Bureaucracy in Cuba as a Contagious Disease

By Fernando Ravsberg

HAVANA TIMES – When in Cuba people talk about the bureaucracy we always think of powerful officials that make our life miserable creating increasingly complex procedures to justify their wages and privileges, office, auto, gasoline, etc, etc, etc.

These are personages spread throughout public offices such as the housing and water departments, immigration and others. With some we come face to face and can tell them a thing or two, but those who cause us the most problems only give orders and remain behind the scene.

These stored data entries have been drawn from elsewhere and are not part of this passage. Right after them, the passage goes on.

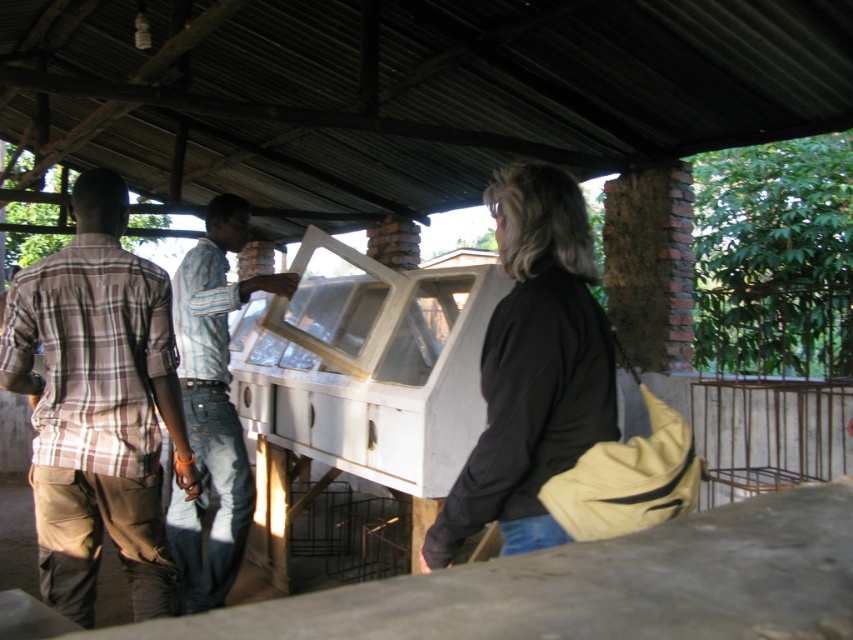 Does plaid cotton shirt at left have a greater width compared to black matte jacket at center?

Yes, plaid cotton shirt at left is wider than black matte jacket at center.

Is plaid cotton shirt at left to the right of black matte jacket at center from the viewer's perspective?

Incorrect, plaid cotton shirt at left is not on the right side of black matte jacket at center.

Between point (137, 456) and point (514, 348), which one is positioned behind?

Positioned behind is point (137, 456).

Where is `plaid cotton shirt at left`? This screenshot has height=640, width=853. plaid cotton shirt at left is located at coordinates (97, 404).

Between plaid cotton shirt at left and striped shirt at center, which one appears on the left side from the viewer's perspective?

From the viewer's perspective, plaid cotton shirt at left appears more on the left side.

Locate an element on the screen. Image resolution: width=853 pixels, height=640 pixels. plaid cotton shirt at left is located at coordinates (97, 404).

Is point (575, 298) positioned behind point (218, 237)?

No, (575, 298) is closer to viewer.

Between point (599, 404) and point (223, 352), which one is positioned behind?

Point (223, 352)

This screenshot has height=640, width=853. Identify the location of black matte jacket at center. (532, 369). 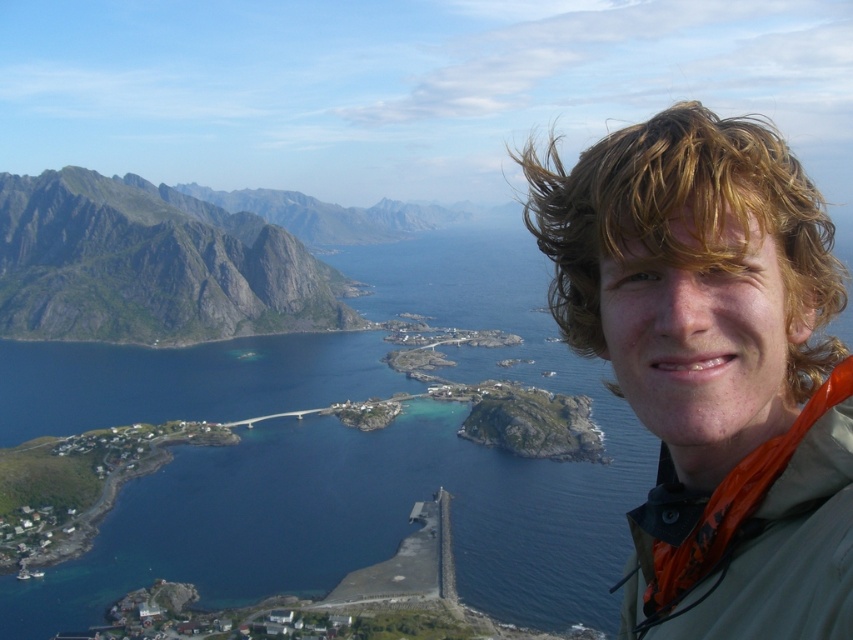 Locate an element on the screen. Image resolution: width=853 pixels, height=640 pixels. blue water at center is located at coordinates (383, 476).

Is blue water at center further to camera compared to gray rocky mountain at left?

No, blue water at center is closer to the viewer.

Between point (560, 576) and point (15, 189), which one is positioned behind?

Positioned behind is point (15, 189).

Image resolution: width=853 pixels, height=640 pixels. Identify the location of blue water at center. (383, 476).

Between blue water at center and blonde curly hair at upper right, which one is positioned lower?

Positioned lower is blue water at center.

Who is positioned more to the left, blue water at center or blonde curly hair at upper right?

Positioned to the left is blue water at center.

Does point (393, 502) come in front of point (772, 136)?

No, (393, 502) is further to viewer.

Find the location of `blue water at center`. blue water at center is located at coordinates (383, 476).

Can you confirm if gray rocky mountain at left is positioned below blonde curly hair at upper right?

Actually, gray rocky mountain at left is above blonde curly hair at upper right.

Does gray rocky mountain at left have a smaller size compared to blonde curly hair at upper right?

Correct, gray rocky mountain at left occupies less space than blonde curly hair at upper right.

Is point (151, 248) closer to camera compared to point (805, 385)?

No, it is not.

I want to click on gray rocky mountain at left, so click(151, 266). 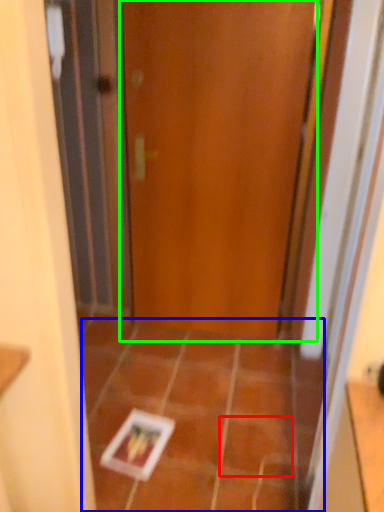 Question: Estimate the real-world distances between objects in this image. Which object is farther from ceramic tile (highlighted by a red box), ceramic tile (highlighted by a blue box) or door (highlighted by a green box)?

Choices:
 (A) ceramic tile
 (B) door

Answer: (B) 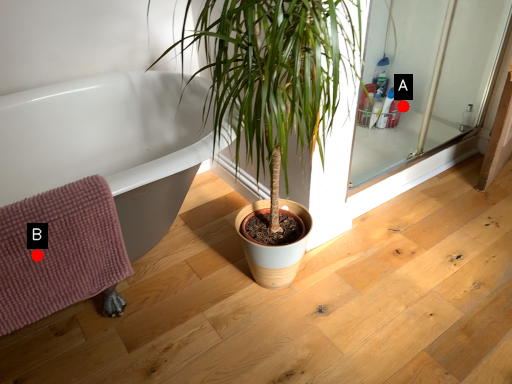 Question: Two points are circled on the image, labeled by A and B beside each circle. Which point appears farthest from the camera in this image?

Bureaucracy isn’t exclusive to the Stalinist model but it has apt conditions for its extension because all means of production, even stands selling fritters, are in the hands of the state which needs to create a gigantic apparatus to control the economy.

Later, bureaucracy takes on its own life, as Jose Marti warned, and it is imperative because it has created so many absurd procedures that hundreds of thousands of office workers are needed to fill out forms and issuing certificates requested by other office workers.

I recently witnessed the sale of an old car from one foreign company to another and it made me laugh. First, the two companies had to submit to the Chamber of Commerce all documentation that accredits them to operate in Cuba.

The plague of bureaucracy extends throughout the social fabric and infects us. Photo: Raquel Perez Diaz

This was the first useless formality because the two companies have offices on the island and therefore the Chamber of Commerce already has all those documents in their files. With the authorization of this office they went to a notary to make arrangements for the sale.

There they were met with a big surprise; the notary informed them that the presence of the owners of the two companies is essential to carry out the transaction. So it was necessary to coordinate the trips to Cuba of one owner from Spain and the other from Canada, so they could coincide in Havana at the same time.

It wasn’t about selling a luxury car or a classic but a 10-year-old work vehicle of Romanian origin, with 160 thousand kilometers traveled. A car that in Cuba is worth twice what it cost when purchased new.

In another area, for immigration procedures a number of recent documents are requested, such as one that verifies marital status or one’s Police record. It seems logical that these need to be recent because the person’s status may have changed.

However, they also ask for a birth certificate with a maximum of 6 months of being issued and one wonders why is one issued a year or two ago not sufficient? At the end of the day the place, day and time in which we were born cannot be changed by us or any authority.

But the worst of bureaucracy is that it is a contagious disease to which we are all exposed even if our power is very limited. It imprints its “reasoning” on us and we begin repeating absurdities as if we were robots.

Now, for example, to be a member of the Canary Islands Cultural Society in Pinar del Río it is no longer enough to show a Spanish passport, registration at the consulate or a birth certificate that was used to obtain citizenship as a legacy of his/her grandfather.

The “authorities” of the Canary Society, copying immigration, require a birth certificate issued less than six months ago, which the grandchildren of immigrants have to return to get certified in Spain.

Bureaucracy is present in every problem faced by Cubans. Photo: Raquel Perez Diaz

Is it that we all carry a small bureaucrat inside? Is it that power, however limited it may be, transforms us? Is it a virus that is waiting to manifest itself at the slightest chance? Is it that we retaliate against others for what’s done to us?

In any case, there are two types of bureaucrats, those above and those below. With the first, there is no basis for resolving the problem because they defend their economic privileges. But those below are we making life very difficult for others.

Making things unnecessarily complicated and slow to obtain money in exchange for speeding up the process is a vicious circle in which the money that enters from one side is lost on the other, when the small bureaucrat needs to do their own paperwork.

The nation can be better and that does not depend solely on the changes made by the government, it also has to do with personal choice. Ultimately it is acting as a brother/sister to others or as a predator.